Hyperphosphatemia, so I want you to think of first hyperphosphate is usually related or going to be associated with what about calcium? Low calcium, hypocalcemia. So, you can see a lot of same causes, you see a lot of seems symptoms. So, the best way to do this is go back and look at hypercalcemia. Some of the causes for hypophosphatemia is if the kidneys can't get rid of it, if cells are destroyed because there's lots of phosphate in the cells. So, when you see hyperphosphatemia, one of the first things you might want to look for being kidney issues or cell damage. And then if the cells destroy, what's the other intracellular fluid ion? Potassium. So, you might see high potassium and high phosphate indicating that there might be cell destruction, right?

And then hypophosphatemia, first, you want to look back at hypercalcemia. So, hypophosphatemia, not absorbing enough, vitamin D issues. Remember vitamin D helps you bring in phosphate, so not getting enough. And then things like antacid use can actually cause hyperphosphatemia, because the chemicals in the antacid bind the phosphate. They don't let you absorb it properly. Before I go into the next chemical, look at this. Antacids are high in magnesium.

So, what would you expect to happen to magnesium levels at the same time as low phosphate levels if it's because of an antacid? You probably expect the magnesium to go up while the phosphate goes down. That's if it's because they're taking too many acids. And then some of the symptoms. Remember calcium phosphate build bone. So, some of the symptoms would be weaker bones, muscle weakness. Phosphate is important for building the DNA inside of red blood cells. You might see bleeding issues, you might see anemia.

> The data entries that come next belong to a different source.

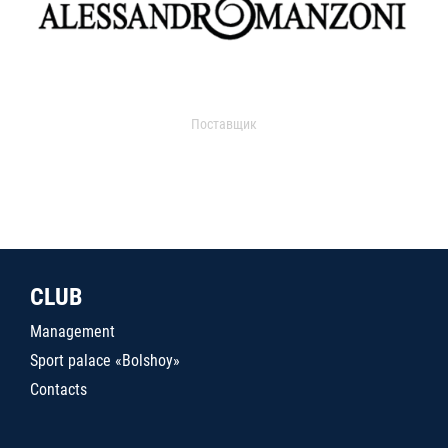
Поставщик
CLUB
Management
Sport palace «Bolshoy»
Contacts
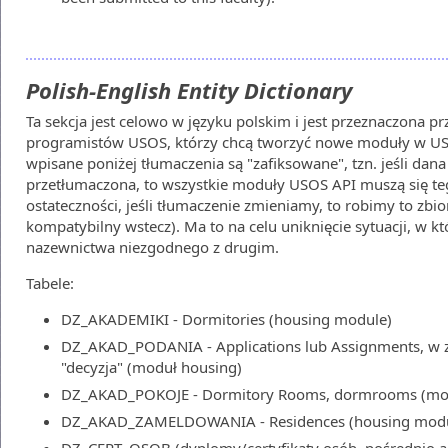
Polish-English Entity Dictionary
Ta sekcja jest celowo w języku polskim i jest przeznaczona p
programistów USOS, którzy chcą tworzyć nowe moduły w USO
wpisane poniżej tłumaczenia są "zafiksowane", tzn. jeśli dana
przetłumaczona, to wszystkie moduły USOS API muszą się te
ostateczności, jeśli tłumaczenie zmieniamy, to robimy to zb
kompatybilny wstecz). Ma to na celu uniknięcie sytuacji, w 
nazewnictwa niezgodnego z drugim.
Tabele:
DZ_AKADEMIKI - Dormitories (housing module)
DZ_AKAD_PODANIA - Applications lub Assignments, w z
"decyzja" (moduł housing)
DZ_AKAD_POKOJE - Dormitory Rooms, dormrooms (mod
DZ_AKAD_ZAMELDOWANIA - Residences (housing modu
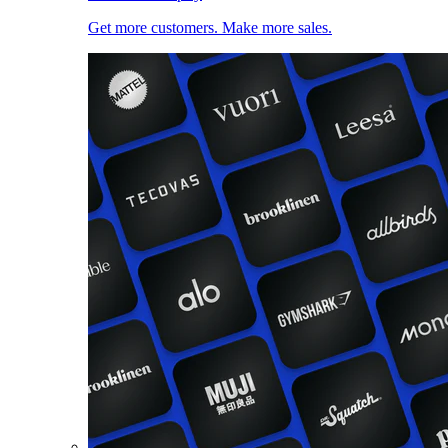
Get more customers. Make more sales.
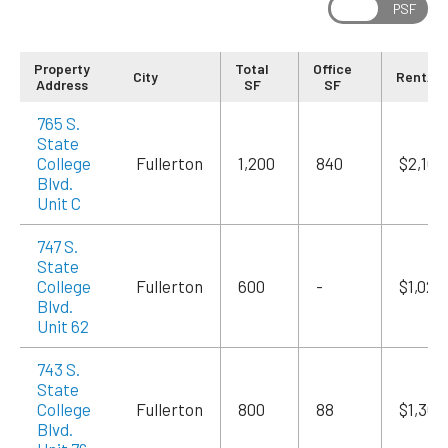
Property
Total
Office
City
Rent/M
Address
SF
SF
765 S.
State
College
Fullerton
1,200
840
$2,100
Blvd.
Unit C
747 S.
State
College
Fullerton
600
-
$1,020
Blvd.
Unit 62
743 S.
State
College
Fullerton
800
88
$1,360
Blvd.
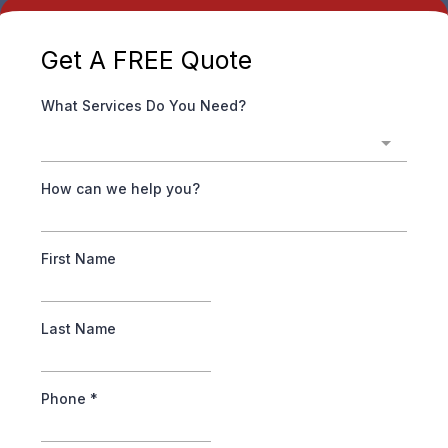
Get A FREE
Quote
What Services Do You Need?
How can we help you?
First Name
Last Name
Phone
*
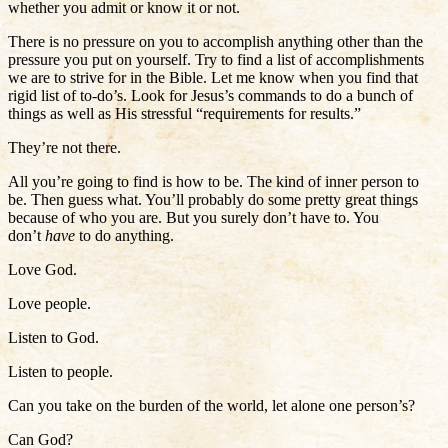
whether you admit or know it or not.
There is no pressure on you to accomplish anything other than the
pressure you put on yourself. Try to find a list of accomplishments
we are to strive for in the Bible. Let me know when you find that
rigid list of to-do’s. Look for Jesus’s commands to do a bunch of
things as well as His stressful “requirements for results.”
They’re not there.
All you’re going to find is how to be. The kind of inner person to
be. Then guess what. You’ll probably do some pretty great things
because of who you are. But you surely don’t have to. You
don’t
have
to do anything.
Love God.
Love people.
Listen to God.
Listen to people.
Can you take on the burden of the world, let alone one person’s?
Can God?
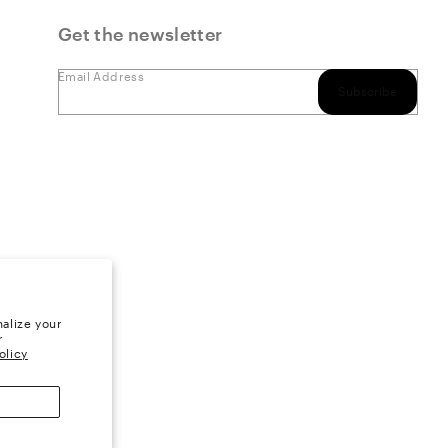
Get the newsletter
Email Address
Subscribe
alize your
r
olicy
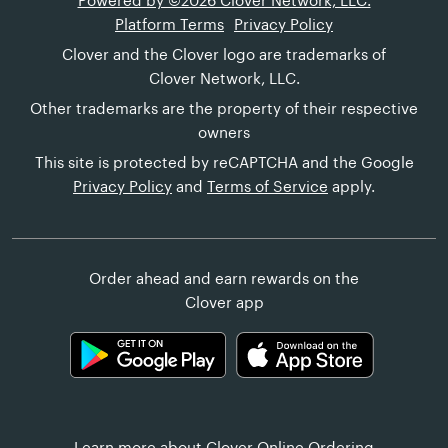
Powered by ©2026 Clover Network, LLC.
Platform Terms
Privacy Policy
Clover and the Clover logo are trademarks of
Clover Network, LLC.
Other trademarks are the property of their respective
owners
This site is protected by reCAPTCHA and the Google
Privacy Policy
and
Terms of Service
apply.
Order ahead and earn rewards on the
Clover app
Learn more about
Clover Online Ordering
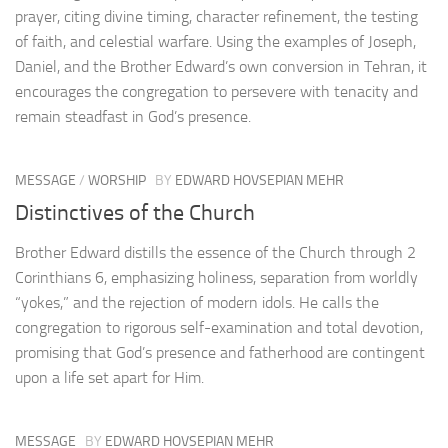
prayer, citing divine timing, character refinement, the testing
of faith, and celestial warfare. Using the examples of Joseph,
Daniel, and the Brother Edward’s own conversion in Tehran, it
encourages the congregation to persevere with tenacity and
remain steadfast in God’s presence.
MESSAGE
/
WORSHIP
BY
EDWARD HOVSEPIAN MEHR
Distinctives of the Church
Brother Edward distills the essence of the Church through 2
Corinthians 6, emphasizing holiness, separation from worldly
“yokes,” and the rejection of modern idols. He calls the
congregation to rigorous self-examination and total devotion,
promising that God’s presence and fatherhood are contingent
upon a life set apart for Him.
MESSAGE
BY
EDWARD HOVSEPIAN MEHR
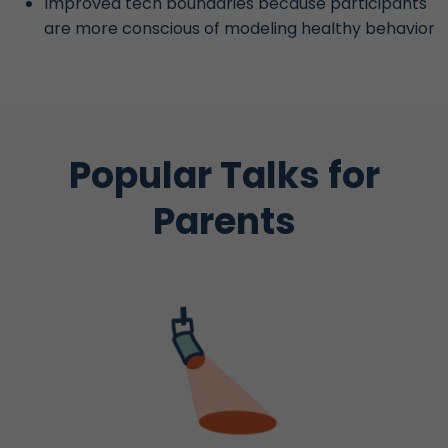
Improved tech boundaries because participants
are more conscious of modeling healthy behavior
Popular Talks for
Parents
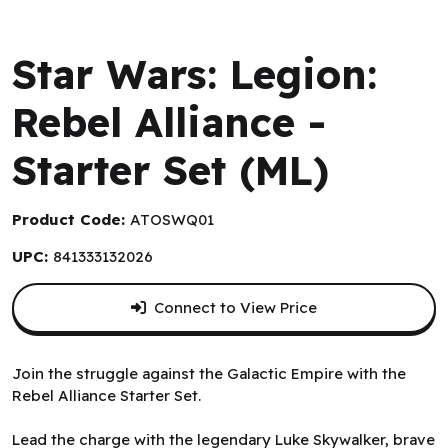
Atomic Mass Games - Canadian Exclusive
Star Wars: Legion:
Rebel Alliance -
Starter Set (ML)
Product Code:
ATOSWQ01
UPC:
841333132026
Connect to View Price
Join the struggle against the Galactic Empire with the
Rebel Alliance Starter Set.
Lead the charge with the legendary Luke Skywalker, brave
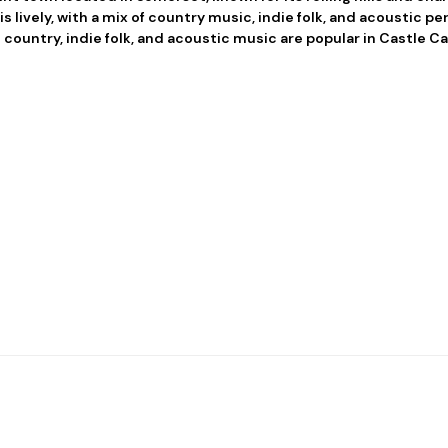
s lively, with a mix of country music, indie folk, and acoustic p
country, indie folk, and acoustic music are popular in Castle Ca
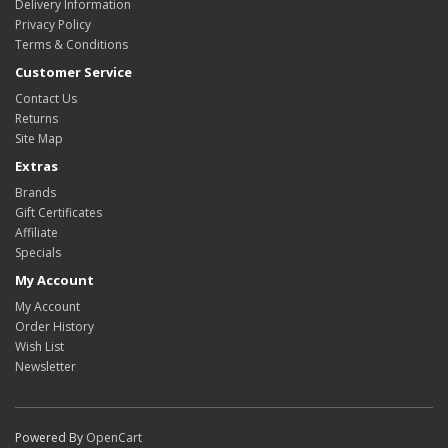
Delivery Information
Privacy Policy
Terms & Conditions
Customer Service
Contact Us
Returns
Site Map
Extras
Brands
Gift Certificates
Affiliate
Specials
My Account
My Account
Order History
Wish List
Newsletter
Powered By
OpenCart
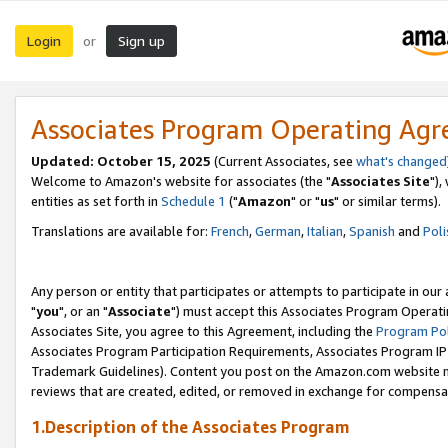
Login
Sign up
or
Associates Program Operating Ag
Updated: October 15, 2025
(Current Associates, see
what's changed
Welcome to Amazon's website for associates (the "
Associates Site
"),
entities as set forth in
Schedule 1
("
Amazon
" or "
us
" or similar terms).
Translations are available for:
French
,
German
,
Italian
,
Spanish
and
Poli
Any person or entity that participates or attempts to participate in ou
"
you
", or an "
Associate
") must accept this Associates Program Operati
Associates Site, you agree to this Agreement, including the
Program Pol
Associates Program Participation Requirements, Associates Program I
Trademark Guidelines). Content you post on the Amazon.com website m
reviews that are created, edited, or removed in exchange for compensati
1.Description of the Associates Program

And then magnesium, the last one. Like I said, with magnesium, watch the acids, because usually magnesium issues are caused by antacid use. But magnesium, what it is there for is to actually helps calcium to work. So, on smooth muscles, it helps calcium move into smooth muscles. So, if you want to smooth muscle to contract, you let calcium in, which means you have to have calcium and you have to have magnesium present. It's also there for a lot of enzymes inside the cell to help regulate enzyme as a cofactor.

So, I skipped over one, sorry. It also binds to calcium or potassium receptors too. When you look at hypomagnesium, you want to go back and look at if you have too little magnesium, that means calcium is not going to work the same and potassium is not going to work the same. So, the symptoms are similar to hypercalcemia and hypokalemia. So, you get the neuromuscular irritability, the tetany convulsions etc. When you get hypermagnesium, what do you want to think of with calcium? It's going to be similar to what? Low calcium or high calcium? It will be similar to high calcium or high potassium. So, magnesium is pretty easy. Typically, the causes revolve around antacids.

So, taking away too many antacids in the situation. You can see the symptoms and the symptoms are going to be the same as the hypercalcemia too. So, here's the big picture, kind of keywords to help you remind what happens in low potassium or high potassium levels, key symptoms in low calcium, or high calcium. Then I had those two disorders you look up, and then phosphates and magnesium. So, they're all there for you. There are no more questions in this video set. I'll talk to you in the next video.